> _WORK TO BE COMPLETED_: In the records below, locate the line containing "JULHO 15, 2026", then extract it and all following lines exactly, ending with the last line.
++++ RAW DATA ++++
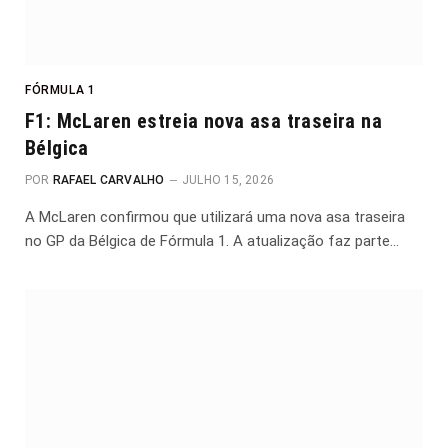
FÓRMULA 1
F1: McLaren estreia nova asa traseira na
Bélgica
POR
RAFAEL CARVALHO
JULHO 15, 2026
A McLaren confirmou que utilizará uma nova asa traseira
no GP da Bélgica de Fórmula 1. A atualização faz parte…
++++
> _TASK RESPONSE_:
JULHO 15, 2026
A McLaren confirmou que utilizará uma nova asa traseira
no GP da Bélgica de Fórmula 1. A atualização faz parte…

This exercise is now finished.